Shopee revokes Chinese engineer’s job offer right after he relocates for almost $10,000

Shopee revokes Chinese engineer’s job offer right after he relocates for almost $10,000Shopee revokes Chinese engineer’s job offer right after he relocates for almost $10,000
Bryan Ke
September 5, 2022
A Chinese engineer who allegedly spent nearly $10,000 to relocate to Singapore for a new job found himself and his family stuck in the country after his employer canceled his job offer at the last minute.
The 28-year-old man, only identified by the pseudonym Lingo, shared what happened to Singaporean media outlet Lianhe Zaobao. Speaking to the publication, Lingo said e-commerce company Shopee rescinded his job offer right after he reached Changi Airport in Singapore on Aug. 25.
He said that he had spent around 14,000 Singapore dollars (approximately $9,970) to relocate and that he was supposed to start working as an algorithm engineer at Shopee on Aug. 29.
The man also shared his story on WeChat under the username “Lin Ge goes to Nanyang.”
I landed with my wife and dog and was told my offer [from Shopee] was canceled while I was still at the airport,” he wrote.

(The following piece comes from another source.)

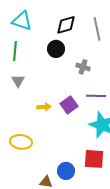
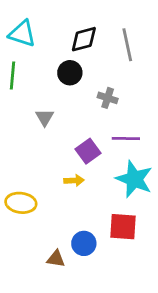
gray triangle: (18, 81) -> (45, 118), moved
yellow arrow: (44, 107) -> (74, 180), moved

Speaking to Mothership on Friday, Lingo said that he and his wife, who is staying in Singapore on a Dependent Pass, were staying at a hotel as they tried to look for jobs to mitigate the issue. He said the only thing they can do now is to focus on their future.
We have decided that it is best for us to focus on what’s ahead and devote our efforts to preparing for job interviews,” he said.
Lingo told Lianhe Zaobao that he first received a job offer from Shopee in September 2021, but because of the COVID-19 pandemic, his starting date as an algorithm engineer was pushed to this year.
He started preparing to relocate to Singapore back in May by applying for an Employment Pass. After hearing rumors that Shopee was canceling job offers, Lingo allegedly contacted the company multiple times to inquire about his status, and they purportedly told him there was “no problem with the offer.”
Lingo even recounted receiving a welcome email from Shopee the day before his flight on Aug. 25, detailing the instructions for his first day at his new job. 
“I have learned that until you start on your first day, nothing is guaranteed,” Lingo was quoted as saying.
Going back to three days ago, I might not have believed it,” he wrote on his WeChat account. “This WeChat official account was created on May 17, 2022, to share my life in Singapore and algorithm technology. But it turns out my first article is about my unemployment, job hunting and how to negotiate compensation.”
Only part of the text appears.